Plumes contre cimeterres

Rarement la satire aura autant fait parler d’elle dans les médias que ces jours-ci. Rarement l’agitation autour des dessins et des couvertures satiriques aura été si forte en Allemagne, et plus encore en France. Rarement on aura vu se manifester autant de partisans et d’ennemis de la satire, à coups de mises en demeure et de mises en garde parfois effarantes – [le célèbre journaliste d’investigation allemand] Günter Wallraff dit vouloir que les médias européens soient inondés de caricatures critiques de l’Islam afin que la "démonstration de liberté" – il le dit très sérieusement – ne soit pas seulement l’affaire d’une poignée d’amoureux de la liberté.
Cette audace vibrante est en réalité la colère ardente de néo-bourgeois excités qui pensent que l’ordre libéral peut être renversé par des islamistes fous et que "l’art sacré" est un moyen de sauvegarder notre ouverture d’esprit. Des plumes acérées face aux cimeterres.

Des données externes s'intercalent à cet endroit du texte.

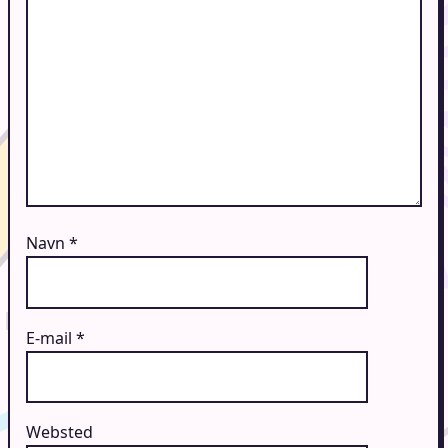
Navn
*
E-mail
*
Websted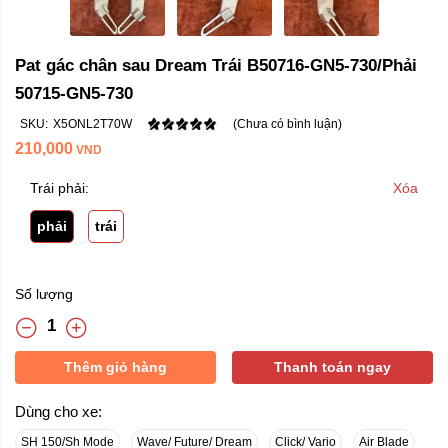
Pat gác chân sau Dream Trái B50716-GN5-730/Phải
50715-GN5-730
SKU:
X5ONL2T70W
(Chưa có bình luận)
210,000
VND
Trái phải:
Xóa
phải
trái
Số lượng
Thêm giỏ hàng
Thanh toán ngay
Dùng cho xe:
SH 150/Sh Mode
Wave/ Future/ Dream
Click/ Vario
Air Blade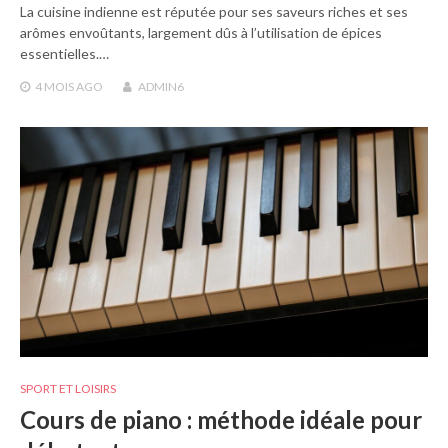
La cuisine indienne est réputée pour ses saveurs riches et ses
arômes envoûtants, largement dûs à l’utilisation de épices
essentielles.…
4 MOIS
AGO
ADMIN6
SPORT ET LOISIRS
Cours de piano : méthode idéale pour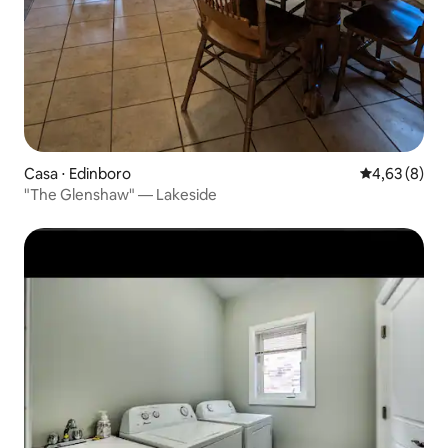
Casa ⋅ Edinboro
4,63 de uma 
4,63 (8)
"The Glenshaw" — Lakeside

Il est simplement dommage de voir que, à une époque où l’on fait tant de foin à son sujet, la satire est mauvaise comme rarement elle l’a été. Le problème ne vient même pas de la piètre facture des dessins de Charb dans Charlie Hebdo. Ce qui est triste, c’est l’indigence intellectuelle de toutes ces images, ces montages, ces plaisanteries, qui ne visent qu’à faire sensation. Il n’y a rien de sensationnel là-dedans, sinon que ces gens s’aventurent sur un terrain sensible inédit, dont l’attrait tient au fait qu’il est impossible de savoir à l’avance ce qui se passera – encaisseront-ils le choc ou mettront-ils le feu ? S’en prendre aux politiques ne sert à rien et reste donc l’apanage d’amuseurs télévisuels d’arrière-garde qui ne se rendent pas compte que leur discours est plus éventé encore que celui des politiques.
Le seul moyen pour un satiriste de faire recette aujourd’hui est de s’attaquer à la pudeur religieuse – c’est le succès assuré : le Pape va en justice, le Conseil du culte musulman dénonce les atteintes portées aux sentiments religieux de ses fidèles, et les satiristes répliquent une nouvelle fois dans la veine du patriotisme constitutionnel : un pays libre ne doit pas interdire la satire. Leo Fischer, le rédacteur en chef de Titanic, déclare : "Les musulmans doivent tolérer les plaisanteries les concernant". C’est aussi vrai que barbant. Et, selon toute vraisemblance, ils les tolèreront, de même que nous devrons nous accommoder du fait que la satire politique allemande ne nous donnera guère matière à réflexion dans les années à venir, ainsi qu’elle nous y a déjà habitués.